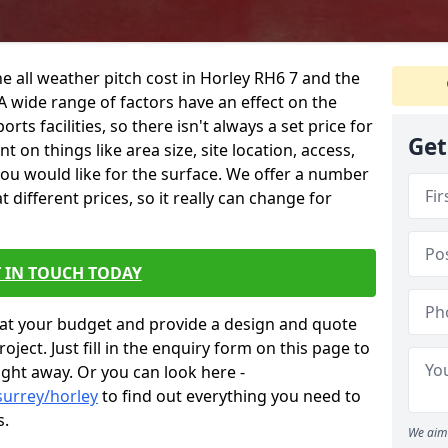
e all weather pitch cost in Horley RH6 7 and the
A wide range of factors have an effect on the
orts facilities, so there isn't always a set price for
Get
 on things like area size, site location, access,
you would like for the surface. We offer a number
different prices, so it really can change for
 IN TOUCH TODAY
at your budget and provide a design and quote
ject. Just fill in the enquiry form on this page to
ight away. Or you can look here -
surrey/horley
to find out everything you need to
s.
We aim 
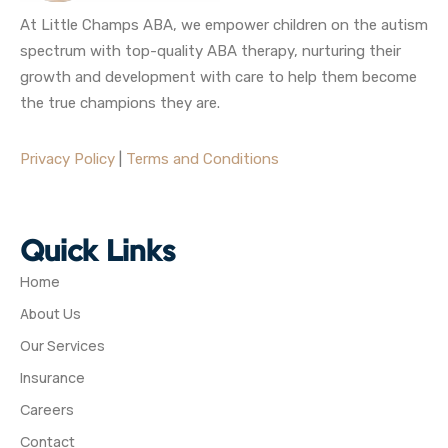
At Little Champs ABA, we empower children on the autism
spectrum with top-quality ABA therapy, nurturing their
growth and development with care to help them become
the true champions they are.
Privacy Policy
|
Terms and Conditions
Quick Links
Home
About Us
Our Services
Insurance
Careers
Contact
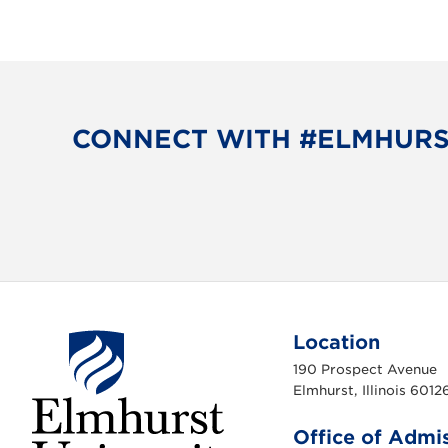
CONNECT WITH #ELMHUR
Location
190 Prospect Avenue
Elmhurst, Illinois 6012
Office of Admi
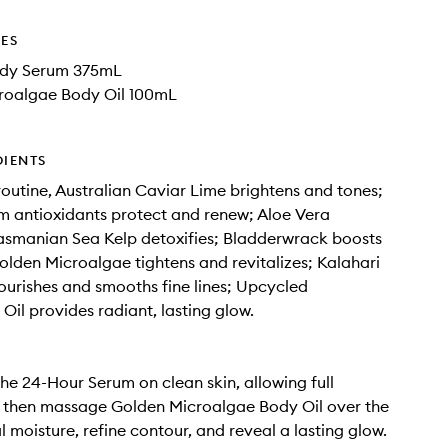
DES
ody Serum 375mL
roalgae Body Oil 100mL
DIENTS
routine, Australian Caviar Lime brightens and tones;
 antioxidants protect and renew; Aloe Vera
asmanian Sea Kelp detoxifies; Bladderwrack boosts
olden Microalgae tightens and revitalizes; Kalahari
ourishes and smooths fine lines; Upcycled
 Oil provides radiant, lasting glow.
the 24-Hour Serum on clean skin, allowing full
, then massage Golden Microalgae Body Oil over the
l moisture, refine contour, and reveal a lasting glow.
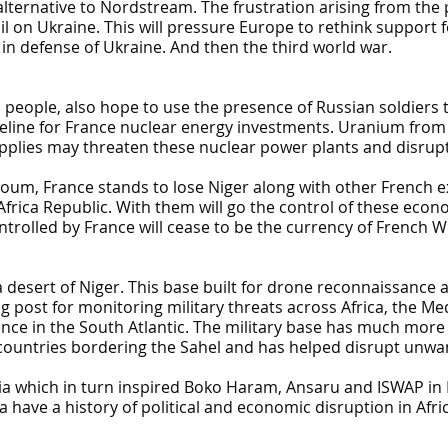
ternative to Nordstream. The frustration arising from the p
il on Ukraine. This will pressure Europe to rethink support
 in defense of Ukraine. And then the third world war.
 people, also hope to use the presence of Russian soldiers t
feline for France nuclear energy investments. Uranium from 
pplies may threaten these nuclear power plants and disrupt e
oum, France stands to lose Niger along with other French ex-
Africa Republic. With them will go the control of these econ
rolled by France will cease to be the currency of French We
 desert of Niger. This base built for drone reconnaissance 
ing post for monitoring military threats across Africa, the 
e in the South Atlantic. The military base has much more to
 countries bordering the Sahel and has helped disrupt unw
ia which in turn inspired Boko Haram, Ansaru and ISWAP in N
 have a history of political and economic disruption in Afri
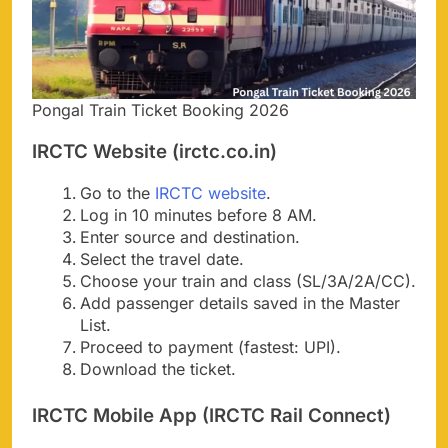
Pongal Train Ticket Booking 2026
IRCTC Website (irctc.co.in)
Go to the
IRCTC website
.
Log in 10 minutes before 8 AM.
Enter source and destination.
Select the travel date.
Choose your train and class (SL/3A/2A/CC).
Add passenger details saved in the Master
List.
Proceed to payment (fastest: UPI).
Download the ticket.
IRCTC Mobile App (IRCTC Rail Connect)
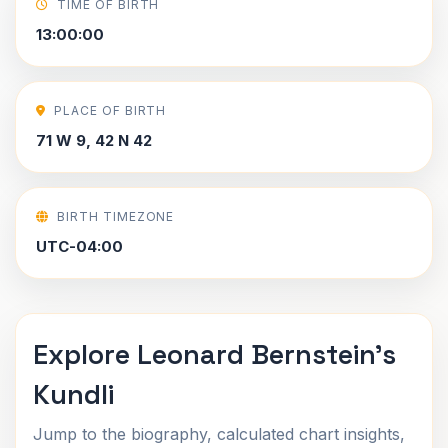
TIME OF BIRTH
13:00:00
PLACE OF BIRTH
71 W 9, 42 N 42
BIRTH TIMEZONE
UTC-04:00
Explore Leonard Bernstein's
Kundli
Jump to the biography, calculated chart insights,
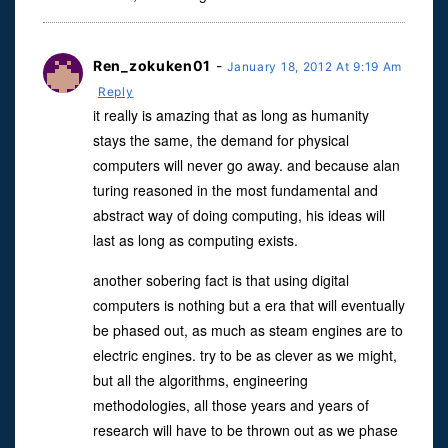
Ren_zokuken01
-
January 18, 2012 At 9:19 Am
Reply
it really is amazing that as long as humanity
stays the same, the demand for physical
computers will never go away. and because alan
turing reasoned in the most fundamental and
abstract way of doing computing, his ideas will
last as long as computing exists.
another sobering fact is that using digital
computers is nothing but a era that will eventually
be phased out, as much as steam engines are to
electric engines. try to be as clever as we might,
but all the algorithms, engineering
methodologies, all those years and years of
research will have to be thrown out as we phase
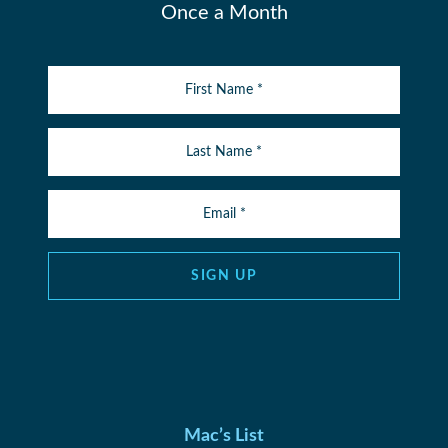
Once a Month
SIGN UP
Mac’s List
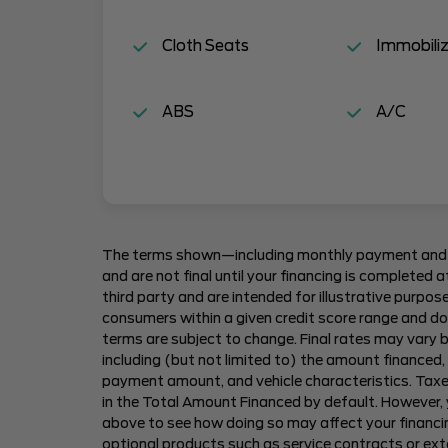
Cloth Seats
Immobiliz
ABS
A/C
The terms shown—including monthly payment and
and are not final until your financing is completed
third party and are intended for illustrative purpos
consumers within a given credit score range and do 
terms are subject to change. Final rates may vary b
including (but not limited to) the amount financed,
payment amount, and vehicle characteristics. Taxes
in the Total Amount Financed by default. However,
above to see how doing so may affect your financin
optional products such as service contracts or ex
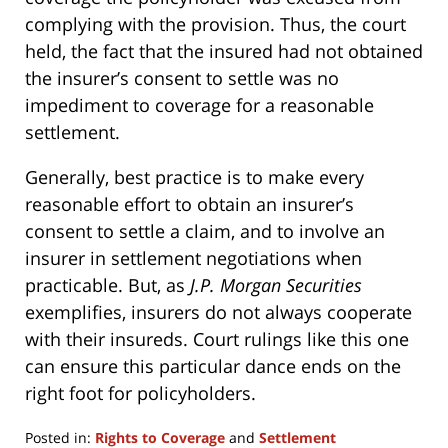
complying with the provision. Thus, the court
held, the fact that the insured had not obtained
the insurer’s consent to settle was no
impediment to coverage for a reasonable
settlement.
Generally, best practice is to make every
reasonable effort to obtain an insurer’s
consent to settle a claim, and to involve an
insurer in settlement negotiations when
practicable. But, as
J.P. Morgan Securities
exemplifies, insurers do not always cooperate
with their insureds. Court rulings like this one
can ensure this particular dance ends on the
right foot for policyholders.
Posted in:
Rights to Coverage
and
Settlement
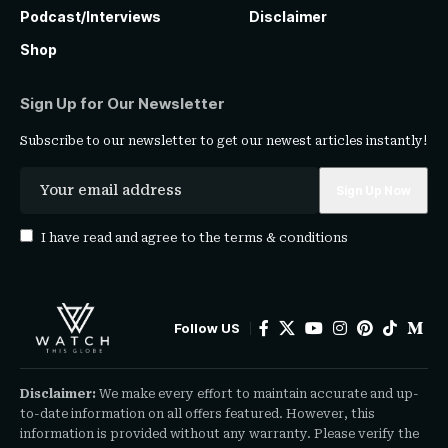
Podcast/Interviews
Disclaimer
Shop
Sign Up for Our Newsletter
Subscribe to our newsletter to get our newest articles instantly!
I have read and agree to the
terms & conditions
Follow US
Disclaimer:
We make every effort to maintain accurate and up-
to-date information on all offers featured. However, this
information is provided without any warranty. Please verify the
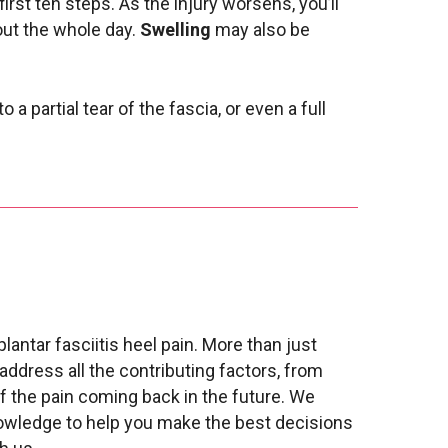
first ten steps. As the injury worsens, you’ll
hout the whole day.
Swelling
may also be
o a partial tear of the fascia, or even a full
lantar fasciitis heel pain. More than just
 address all the contributing factors, from
of the pain coming back in the future. We
nowledge to help you make the best decisions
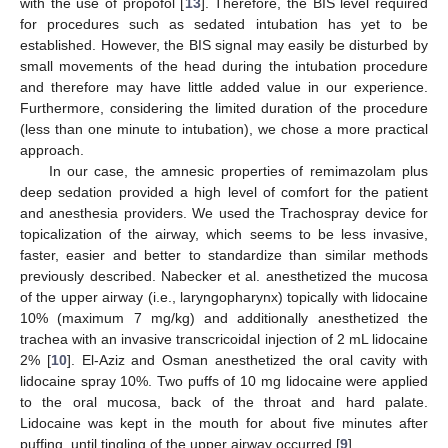
with the use of propofol [
13
]. Therefore, the BIS level required
for procedures such as sedated intubation has yet to be
established. However, the BIS signal may easily be disturbed by
small movements of the head during the intubation procedure
and therefore may have little added value in our experience.
Furthermore, considering the limited duration of the procedure
(less than one minute to intubation), we chose a more practical
approach.
In our case, the amnesic properties of remimazolam plus
deep sedation provided a high level of comfort for the patient
and anesthesia providers. We used the Trachospray device for
topicalization of the airway, which seems to be less invasive,
faster, easier and better to standardize than similar methods
previously described. Nabecker et al. anesthetized the mucosa
of the upper airway (i.e., laryngopharynx) topically with lidocaine
10% (maximum 7 mg/kg) and additionally anesthetized the
trachea with an invasive transcricoidal injection of 2 mL lidocaine
2% [
10
]. El-Aziz and Osman anesthetized the oral cavity with
lidocaine spray 10%. Two puffs of 10 mg lidocaine were applied
to the oral mucosa, back of the throat and hard palate.
Lidocaine was kept in the mouth for about five minutes after
puffing, until tingling of the upper airway occurred [
9
].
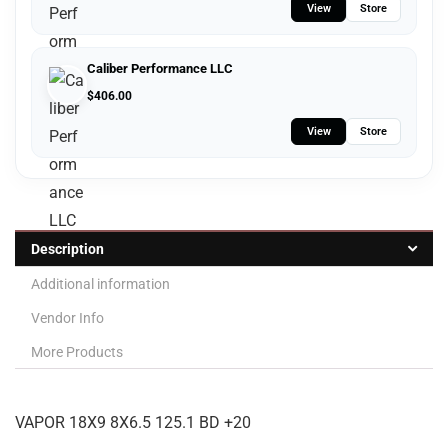
View
Store
Caliber Performance LLC
$
406.00
View
Store
Description
Additional information
Vendor Info
More Products
VAPOR 18X9 8X6.5 125.1 BD +20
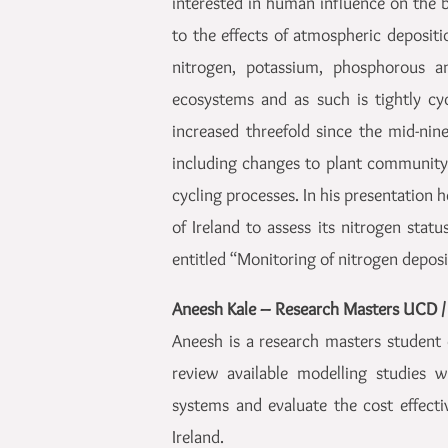
interested in human influence on the b
to the effects of atmospheric depositi
nitrogen, potassium, phosphorous and
ecosystems and as such is tightly cyc
increased threefold since the mid-nin
including changes to plant community 
cycling processes. In his presentation 
of Ireland to assess its nitrogen statu
entitled “Monitoring of nitrogen depos
Aneesh Kale – Research Masters UCD /
Aneesh is a research masters student 
review available modelling studies 
systems and evaluate the cost effecti
Ireland.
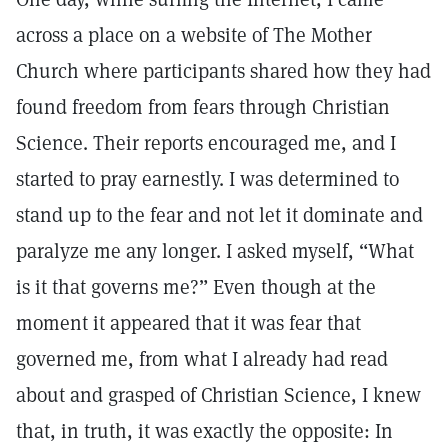
across a place on a website of The Mother
Church where participants shared how they had
found freedom from fears through Christian
Science. Their reports encouraged me, and I
started to pray earnestly. I was determined to
stand up to the fear and not let it dominate and
paralyze me any longer. I asked myself, “What
is it that governs me?” Even though at the
moment it appeared that it was fear that
governed me, from what I already had read
about and grasped of Christian Science, I knew
that, in truth, it was exactly the opposite: In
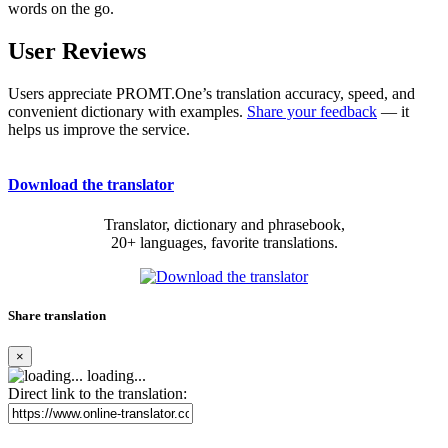
words on the go.
User Reviews
Users appreciate PROMT.One’s translation accuracy, speed, and
convenient dictionary with examples.
Share your feedback
— it
helps us improve the service.
Download the translator
Translator, dictionary and phrasebook,
20+ languages, favorite translations.
Share translation
×
loading...
Direct link to the translation:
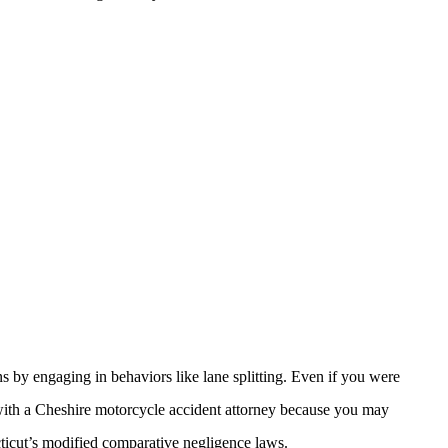
s by engaging in behaviors like lane splitting. Even if you were
k with a Cheshire motorcycle accident attorney because you may
cticut’s modified comparative negligence laws.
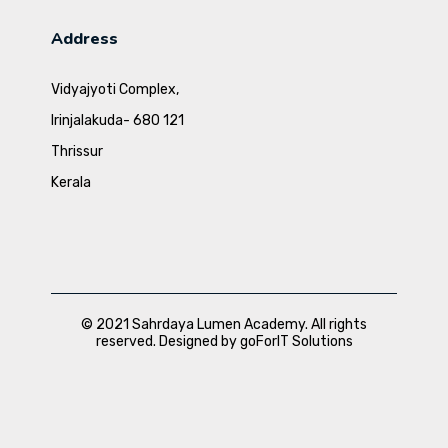
Address
Vidyajyoti Complex,
Irinjalakuda- 680 121
Thrissur
Kerala
© 2021 Sahrdaya Lumen Academy. All rights
reserved. Designed by goForIT Solutions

----------------

Required action: Whenever the string "IRCTC" occurs in a line of the entries above, copy that line.

Solution for this task:
IRCTC Website (irctc.co.in)
IRCTC website
IRCTC Mobile App (IRCTC Rail Connect)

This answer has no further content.